Entertainment giant Canal+ has begun the final steps to fully acquire MultiChoice Group, announcing plans to delist the South African pay-TV company from the Johannesburg Stock Exchange (JSE) before pursuing a secondary inward listing of its own shares.
This comes after Canal+ secured a 94.39% stake in MultiChoice, completing one of the largest transactions in Africa’s media industry.
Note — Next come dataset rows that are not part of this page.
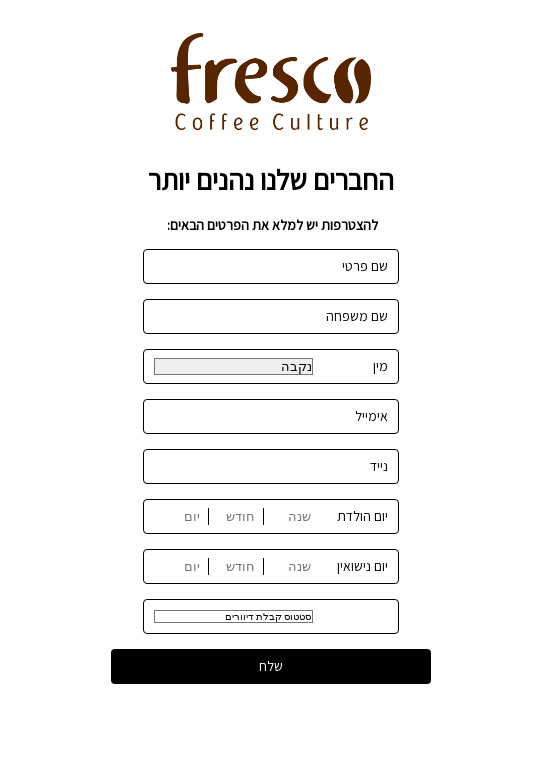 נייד (379, 466)
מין (380, 366)
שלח (271, 666)
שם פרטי (365, 266)
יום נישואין (362, 566)
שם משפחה (357, 316)
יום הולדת (362, 516)
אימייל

Its buyout offer of R125 per share was accepted by more than 90% of MultiChoice shareholders, giving the French company legal grounds to execute a “squeeze-out” of the remaining investors in accordance with section 124(1) of South Africa’s Companies Act.
“Upon the exercise of the squeeze-out, MultiChoice Group will become a wholly-owned subsidiary of Canal+, and an application will be made for the termination of the listing of MultiChoice Shares on the JSE,” the companies said in a joint statement.
Once the delisting process is completed and approved by the South African Reserve Bank, Canal+ will initiate a secondary inward listing on the JSE.
The group, which was listed on the London Stock Exchange in 2024 under parent company Vivendi SE, said the new listing will enable South African investors to retain access to its expanded global operations.
“A secondary inward listing will preserve South African investor access and market liquidity, allowing local investors to hold shares in a leading global media and entertainment company on the JSE,” the company stated.
“It will broaden the investor base of Canal+, reinforce the company’s long-term commitment to South Africa and Africa’s creative economy, and support continued institutional exposure to the media sector.”
The $3 billion acquisition is the largest in Canal+’s history, establishing a combined entity that serves more than 40 million subscribers across nearly 70 countries in Africa, Europe, and Asia.
The integration of MultiChoice’s regional dominance with Canal+’s global reach marks a major consolidation in the continent’s pay-TV and streaming industry.
“We are pleased with the overwhelming success of the offer,” said Canal+ Chief Executive Officer Maxime Saada. “Following this outcome, we will be moving ahead with a squeeze-out of MultiChoice shareholders and a subsequent secondary inward listing of CANAL+ in Johannesburg.”
Saada reaffirmed that the company’s expansion into Africa was driven by a strategic and cultural commitment. “Given the important role Canal+ will now play in South Africa and across the African continent, I believe it to be critically important that domestic investors have the ability to have exposure to it,” he said.
The acquisition is expected to boost investment in Africa’s creative industries, with Canal+ positioning itself as a long-term player in the region’s fast-evolving entertainment sector.
As integration begins, both firms plan to announce changes to their executive structures to reflect the merger of operations and leadership across markets.
With this move, Canal+ strengthens its presence in Africa and also cross-continental media collaboration, uniting European capital with African creativity in a rapidly globalising entertainment industry.